McCarthy, Calif. colleagues seek reconsideration of new state water permit

U.S. Rep. Kevin McCarthy (R-CA) joined his home-state GOP colleagues in the U.S. House of Representatives to request that California Gov. Gavin Newsom reconsider a newly finalized water permit that allows the state to take over long-term operations of the State Water Project (SWP).

Rep. McCarthy, along with five lawmakers, including U.S. Reps. Ken Calvert (R-CA) and Paul Cook (R-CA), expressed concerns with the new Incidental Take Permit (ITP) issued on March 31 by the California Department of Fish and Wildlife to the state Department of Water Resources (DWR) to operate the SWP. The permit covers four species protected under the California Endangered Species Act: Delta smelt, longfin smelt, winter-run Chinook salmon, and spring-run Chinook salmon, according to the DWR.

Under the law, DWR is required to obtain an ITP to minimize, avoid and fully mitigate impacts to threatened or endangered species as a result of SWP operations.

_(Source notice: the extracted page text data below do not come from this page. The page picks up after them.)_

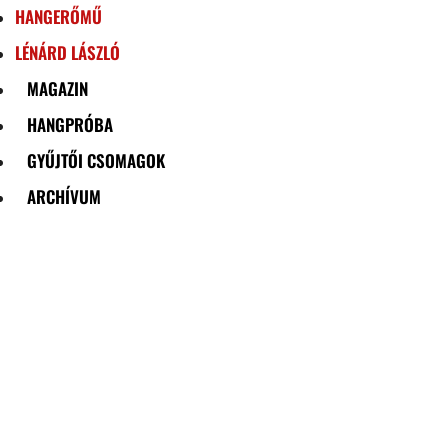
HANGERŐMŰ
LÉNÁRD LÁSZLÓ
MAGAZIN
HANGPRÓBA
GYŰJTŐI CSOMAGOK
ARCHÍVUM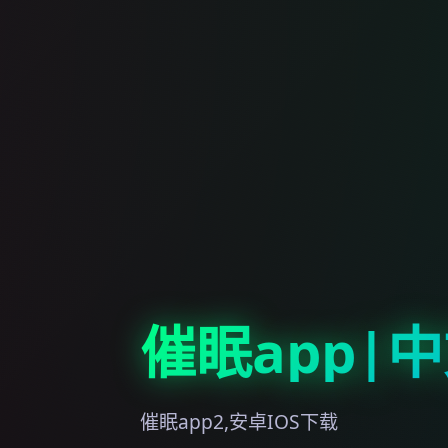
催眠app|
催眠app2,安卓IOS下载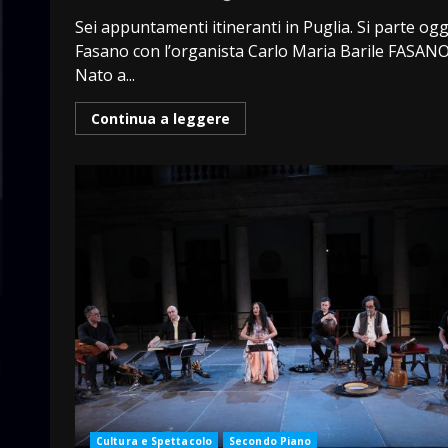
Sei appuntamenti itineranti in Puglia. Si parte ogg
Fasano con l’organista Carlo Maria Barile FASANO
Nato a...
Continua a leggere
Cultura e Spettacolo
Secondo Piano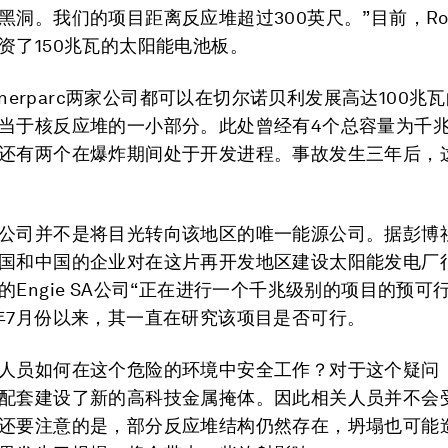
黑洞。我们的项目距离反应堆超过300英尺。”目前，Rod
资了150兆瓦的太阳能电池板。
和Enerparc两家公司都可以在切尔诺贝利发展高达100兆
当于核反应堆的一小部分。此处曾经有4个总容量为千
还有两个在爆炸期间处于开发进程。事故发生三年后，
公司并不是将目光转向该地区的唯一能源公司。据彭博
国和中国的企业对在这片再开发地区建设太阳能发电厂
的Engie SA公司“正在进行一个千兆级别的项目的预可
年7月份以来，其一直在研究该项目是否可行。
人员如何在这个危险的环境中安全工作？对于这个疑问
配套建设了新的高科技金属掩体。因此相关人员并不会
还要注意的是，部分反应堆结构仍然存在，坍塌也可能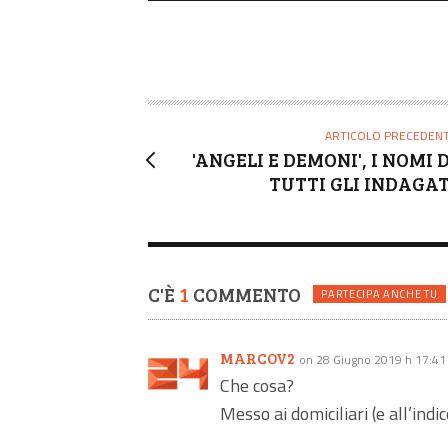
ARTICOLO PRECEDEN
'ANGELI E DEMONI', I NOMI D
TUTTI GLI INDAGAT
C'È
1
COMMENTO
PARTECIPA ANCHE TU
MARCOV2
on 28 Giugno 2019 h 17:41
Che cosa?
Messo ai domiciliari (e all’indi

In February 2019, state agencies announced for the first time that they would pursue a separate state permit to ensure SWP’s compliance with the law to enable the state to avoid relying on federal permits and providing it the opportunity to utilize transparent, science-based guidelines to establish rules to protect endangered fish, according to DWR.

But the lawmakers called the ITP action “unprecedented,” saying it threatens to send the operations of the SWP and the federal Central Valley Project (CVP) “into a downward spiral of conflict, confusion, and litigation,” according to an April 7 letter they sent to the governor. “It also virtually eliminates the possibility of finding a lasting peace to California’s never-ending water wars and effectively kills negotiations on Voluntary Agreements.”

Rep. McCarthy and the representatives think that actions taken to protect both state and federally listed species in the Sacramento-San Joaquin River Delta and surrounding ecosystem must be based on the best science.

“However, on November 21, 2019, the California [DWR] stated its intent to refrain from seeking ‘to increase SWP exports’ in its application to the California Department of Fish and Wildlife (DFW) for an incidental take permit,” they wrote. “This demonstrates that DWR, DFW, and your administration never intended to follow the best science if it ultimately allowed increased exports on the SWP. Notably, the state’s new ITP goes even further than the status quo by limiting SWP exports to an arbitrary amount of water.”

Cooperative and coordinated operations of the SWP and CVP are needed to ensure a reliable water supply exists to “grow the food that feeds our nation and the world,” Rep. McCarthy and his colleagues wrote.

The lawmakers requested that the State of California drop its recently filed litigation against the 2019 Federal Biological Opinions and issue a consistency determination under the California Endangered Species Act “so the SWP and CVP can operate in a coordinated manner, as they have for decades.”